Lathyrus palustris is a species of wild pea known by the common name marsh pea. It is native to Europe, Asia, and North America. It is a perennial herb with leaves made up of oval-shaped or oblong leaflets a few centimeters long. It has branched, coiled tendrils. The plant bears an inflorescence of two to eight pinkish purple pea flowers each up to two centimeters wide. The fruit is a dehiscent legume pod.
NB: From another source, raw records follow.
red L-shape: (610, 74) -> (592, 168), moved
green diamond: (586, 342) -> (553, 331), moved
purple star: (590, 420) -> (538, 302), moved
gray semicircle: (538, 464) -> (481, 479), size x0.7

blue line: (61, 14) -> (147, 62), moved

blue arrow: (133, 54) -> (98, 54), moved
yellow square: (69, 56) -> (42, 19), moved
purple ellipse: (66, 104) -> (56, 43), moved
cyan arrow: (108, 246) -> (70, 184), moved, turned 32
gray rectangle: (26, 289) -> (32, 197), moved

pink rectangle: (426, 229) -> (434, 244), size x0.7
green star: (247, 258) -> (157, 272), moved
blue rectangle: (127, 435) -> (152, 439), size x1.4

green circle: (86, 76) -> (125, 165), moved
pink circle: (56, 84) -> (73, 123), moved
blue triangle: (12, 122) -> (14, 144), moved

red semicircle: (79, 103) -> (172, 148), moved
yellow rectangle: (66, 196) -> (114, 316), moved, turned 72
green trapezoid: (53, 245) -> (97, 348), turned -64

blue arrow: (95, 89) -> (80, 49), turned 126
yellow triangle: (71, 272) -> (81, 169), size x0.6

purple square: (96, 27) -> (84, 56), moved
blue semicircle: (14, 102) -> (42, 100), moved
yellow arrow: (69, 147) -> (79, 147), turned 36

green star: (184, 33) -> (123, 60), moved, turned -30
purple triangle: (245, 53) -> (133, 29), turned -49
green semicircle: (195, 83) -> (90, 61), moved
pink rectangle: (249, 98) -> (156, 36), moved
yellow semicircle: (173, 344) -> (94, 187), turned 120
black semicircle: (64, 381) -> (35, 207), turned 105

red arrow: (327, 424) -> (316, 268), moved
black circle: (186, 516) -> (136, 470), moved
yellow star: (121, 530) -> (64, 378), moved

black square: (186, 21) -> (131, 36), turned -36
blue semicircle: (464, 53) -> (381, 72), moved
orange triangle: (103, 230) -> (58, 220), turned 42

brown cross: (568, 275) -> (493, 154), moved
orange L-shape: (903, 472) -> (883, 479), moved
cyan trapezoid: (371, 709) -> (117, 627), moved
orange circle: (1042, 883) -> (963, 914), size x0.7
Lathyrus linifolius is a perennial plant with a sprawling or climbing stem that grows to 25 to 80 cm (10 to 31 in) and is shallowly-winged and nearly hairless. The leaves are alternate with short winged stalks and long narrow stipules. The leaf blades are pinnate with two to four pairs of narrow lanceolate leaflets, entire margins and a terminal branching tendril. The inflorescence has a long stem and two to eight purple flowers, each 12 to 20 mm (0.5 to 0.8 in) long. These have five sepals and five petals and are irregular. The uppermost petal is known as the "standard", the lateral two as the "wings" and the lowest two are joined to form the "keel". There are ten stamens and a single carpel. The fruit is a flat brown pod containing up to twelve seeds. This plant flowers in July and August.
Distribution and habitat
Lathyrus linifolius is native to Europe, parts of Asia and North America. Its typical habitat is in rich ground and this plant is found in damp meadows, on river banks, on the margins of ponds, by lakes and near the sea, and occasionally in coastal hedgerows. It often seems to grow among reeds (Phragmites australis).